* [Assignment]: The entries should be given again so that each one matches the original exactly.

====================

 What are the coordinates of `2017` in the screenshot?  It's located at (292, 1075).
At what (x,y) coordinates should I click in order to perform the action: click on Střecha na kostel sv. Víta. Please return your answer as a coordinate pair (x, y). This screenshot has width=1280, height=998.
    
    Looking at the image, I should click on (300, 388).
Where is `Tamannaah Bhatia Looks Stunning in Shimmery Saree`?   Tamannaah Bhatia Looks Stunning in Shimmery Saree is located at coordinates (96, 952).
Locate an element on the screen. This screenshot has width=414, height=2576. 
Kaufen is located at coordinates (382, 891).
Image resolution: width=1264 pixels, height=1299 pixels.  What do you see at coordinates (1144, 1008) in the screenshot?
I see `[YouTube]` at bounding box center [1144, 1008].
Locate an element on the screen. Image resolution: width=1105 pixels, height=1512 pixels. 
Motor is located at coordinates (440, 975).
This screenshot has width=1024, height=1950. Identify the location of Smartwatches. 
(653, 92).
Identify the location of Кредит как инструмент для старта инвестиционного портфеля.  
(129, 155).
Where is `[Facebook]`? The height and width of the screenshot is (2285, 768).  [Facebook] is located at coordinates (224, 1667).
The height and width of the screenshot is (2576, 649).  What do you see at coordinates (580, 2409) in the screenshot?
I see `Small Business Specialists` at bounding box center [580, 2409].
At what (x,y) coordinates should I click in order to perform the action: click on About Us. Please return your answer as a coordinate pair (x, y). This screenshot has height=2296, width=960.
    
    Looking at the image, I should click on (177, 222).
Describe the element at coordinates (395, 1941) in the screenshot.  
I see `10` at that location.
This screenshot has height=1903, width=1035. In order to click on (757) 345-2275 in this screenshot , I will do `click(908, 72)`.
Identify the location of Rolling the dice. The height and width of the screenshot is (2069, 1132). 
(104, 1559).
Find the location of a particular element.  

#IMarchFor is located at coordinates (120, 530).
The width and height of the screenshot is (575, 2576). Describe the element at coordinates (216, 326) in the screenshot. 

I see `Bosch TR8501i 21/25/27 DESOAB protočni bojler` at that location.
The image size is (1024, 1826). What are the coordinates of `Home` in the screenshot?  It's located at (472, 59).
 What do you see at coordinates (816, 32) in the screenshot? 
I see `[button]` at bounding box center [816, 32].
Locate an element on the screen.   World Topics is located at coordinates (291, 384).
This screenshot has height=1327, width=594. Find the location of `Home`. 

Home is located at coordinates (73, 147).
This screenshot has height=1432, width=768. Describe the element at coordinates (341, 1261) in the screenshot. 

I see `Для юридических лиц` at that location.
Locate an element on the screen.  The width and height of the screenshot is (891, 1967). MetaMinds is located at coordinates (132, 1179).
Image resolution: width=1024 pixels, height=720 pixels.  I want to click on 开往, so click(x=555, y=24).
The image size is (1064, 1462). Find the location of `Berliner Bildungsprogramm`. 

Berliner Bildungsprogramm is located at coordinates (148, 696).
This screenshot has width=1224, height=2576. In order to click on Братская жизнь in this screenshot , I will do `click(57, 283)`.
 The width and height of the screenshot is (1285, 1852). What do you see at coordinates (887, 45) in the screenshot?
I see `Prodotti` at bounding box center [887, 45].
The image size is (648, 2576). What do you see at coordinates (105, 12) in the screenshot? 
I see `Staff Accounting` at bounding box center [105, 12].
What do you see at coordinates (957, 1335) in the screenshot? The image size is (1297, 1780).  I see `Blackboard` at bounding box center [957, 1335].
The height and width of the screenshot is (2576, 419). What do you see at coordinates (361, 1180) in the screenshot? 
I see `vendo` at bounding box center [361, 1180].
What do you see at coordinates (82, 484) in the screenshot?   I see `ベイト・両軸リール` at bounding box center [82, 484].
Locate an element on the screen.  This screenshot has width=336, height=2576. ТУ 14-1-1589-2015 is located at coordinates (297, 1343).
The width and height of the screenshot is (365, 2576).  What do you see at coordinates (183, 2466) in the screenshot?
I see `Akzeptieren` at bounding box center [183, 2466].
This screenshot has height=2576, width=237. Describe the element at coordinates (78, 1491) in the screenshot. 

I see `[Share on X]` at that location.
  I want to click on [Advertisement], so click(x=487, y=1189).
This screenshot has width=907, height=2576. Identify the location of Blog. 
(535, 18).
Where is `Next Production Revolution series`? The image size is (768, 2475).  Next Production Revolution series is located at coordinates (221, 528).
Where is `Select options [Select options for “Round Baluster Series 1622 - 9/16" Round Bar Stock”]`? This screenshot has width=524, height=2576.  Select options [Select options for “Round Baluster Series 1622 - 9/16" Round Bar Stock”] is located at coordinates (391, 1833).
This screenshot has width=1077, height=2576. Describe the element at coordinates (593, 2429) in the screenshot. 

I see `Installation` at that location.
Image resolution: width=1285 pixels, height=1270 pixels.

====================

* [Solution to the problem]:
 What are the coordinates of `2017` in the screenshot?  It's located at (292, 1075).
At what (x,y) coordinates should I click in order to perform the action: click on Střecha na kostel sv. Víta. Please return your answer as a coordinate pair (x, y). This screenshot has width=1280, height=998.
    
    Looking at the image, I should click on (300, 388).
Where is `Tamannaah Bhatia Looks Stunning in Shimmery Saree`?   Tamannaah Bhatia Looks Stunning in Shimmery Saree is located at coordinates (96, 952).
Locate an element on the screen. This screenshot has width=414, height=2576. 
Kaufen is located at coordinates (382, 891).
Image resolution: width=1264 pixels, height=1299 pixels.  What do you see at coordinates (1144, 1008) in the screenshot?
I see `[YouTube]` at bounding box center [1144, 1008].
Locate an element on the screen. Image resolution: width=1105 pixels, height=1512 pixels. 
Motor is located at coordinates (440, 975).
This screenshot has width=1024, height=1950. Identify the location of Smartwatches. 
(653, 92).
Identify the location of Кредит как инструмент для старта инвестиционного портфеля.  
(129, 155).
Where is `[Facebook]`? The height and width of the screenshot is (2285, 768).  [Facebook] is located at coordinates (224, 1667).
The height and width of the screenshot is (2576, 649).  What do you see at coordinates (580, 2409) in the screenshot?
I see `Small Business Specialists` at bounding box center [580, 2409].
At what (x,y) coordinates should I click in order to perform the action: click on About Us. Please return your answer as a coordinate pair (x, y). This screenshot has height=2296, width=960.
    
    Looking at the image, I should click on (177, 222).
Describe the element at coordinates (395, 1941) in the screenshot.  
I see `10` at that location.
This screenshot has height=1903, width=1035. In order to click on (757) 345-2275 in this screenshot , I will do `click(908, 72)`.
Identify the location of Rolling the dice. The height and width of the screenshot is (2069, 1132). 
(104, 1559).
Find the location of a particular element.  

#IMarchFor is located at coordinates (120, 530).
The width and height of the screenshot is (575, 2576). Describe the element at coordinates (216, 326) in the screenshot. 

I see `Bosch TR8501i 21/25/27 DESOAB protočni bojler` at that location.
The image size is (1024, 1826). What are the coordinates of `Home` in the screenshot?  It's located at (472, 59).
 What do you see at coordinates (816, 32) in the screenshot? 
I see `[button]` at bounding box center [816, 32].
Locate an element on the screen.   World Topics is located at coordinates (291, 384).
This screenshot has height=1327, width=594. Find the location of `Home`. 

Home is located at coordinates (73, 147).
This screenshot has height=1432, width=768. Describe the element at coordinates (341, 1261) in the screenshot. 

I see `Для юридических лиц` at that location.
Locate an element on the screen.  The width and height of the screenshot is (891, 1967). MetaMinds is located at coordinates (132, 1179).
Image resolution: width=1024 pixels, height=720 pixels.  I want to click on 开往, so click(x=555, y=24).
The image size is (1064, 1462). Find the location of `Berliner Bildungsprogramm`. 

Berliner Bildungsprogramm is located at coordinates (148, 696).
This screenshot has width=1224, height=2576. In order to click on Братская жизнь in this screenshot , I will do `click(57, 283)`.
 The width and height of the screenshot is (1285, 1852). What do you see at coordinates (887, 45) in the screenshot?
I see `Prodotti` at bounding box center [887, 45].
The image size is (648, 2576). What do you see at coordinates (105, 12) in the screenshot? 
I see `Staff Accounting` at bounding box center [105, 12].
What do you see at coordinates (957, 1335) in the screenshot? The image size is (1297, 1780).  I see `Blackboard` at bounding box center [957, 1335].
The height and width of the screenshot is (2576, 419). What do you see at coordinates (361, 1180) in the screenshot? 
I see `vendo` at bounding box center [361, 1180].
What do you see at coordinates (82, 484) in the screenshot?   I see `ベイト・両軸リール` at bounding box center [82, 484].
Locate an element on the screen.  This screenshot has width=336, height=2576. ТУ 14-1-1589-2015 is located at coordinates (297, 1343).
The width and height of the screenshot is (365, 2576).  What do you see at coordinates (183, 2466) in the screenshot?
I see `Akzeptieren` at bounding box center [183, 2466].
This screenshot has height=2576, width=237. Describe the element at coordinates (78, 1491) in the screenshot. 

I see `[Share on X]` at that location.
  I want to click on [Advertisement], so click(x=487, y=1189).
This screenshot has width=907, height=2576. Identify the location of Blog. 
(535, 18).
Where is `Next Production Revolution series`? The image size is (768, 2475).  Next Production Revolution series is located at coordinates (221, 528).
Where is `Select options [Select options for “Round Baluster Series 1622 - 9/16" Round Bar Stock”]`? This screenshot has width=524, height=2576.  Select options [Select options for “Round Baluster Series 1622 - 9/16" Round Bar Stock”] is located at coordinates (391, 1833).
This screenshot has width=1077, height=2576. Describe the element at coordinates (593, 2429) in the screenshot. 

I see `Installation` at that location.
Image resolution: width=1285 pixels, height=1270 pixels.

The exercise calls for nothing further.